[Data entries]
++++++++++++++++++++
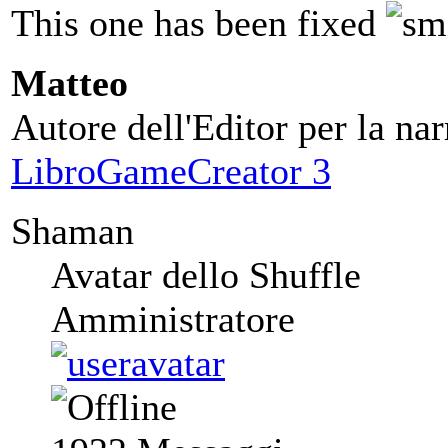
This one has been fixed
Matteo
Autore dell'Editor per la nar
LibroGameCreator 3
Shaman
Avatar dello Shuffle
Amministratore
++++++++++++++++++++
Copy the lines above exactly and exclude every image.

▶ Answer for the task:
This one has been fixed
Matteo
Autore dell'Editor per la nar
LibroGameCreator 3
Shaman
Avatar dello Shuffle
Amministratore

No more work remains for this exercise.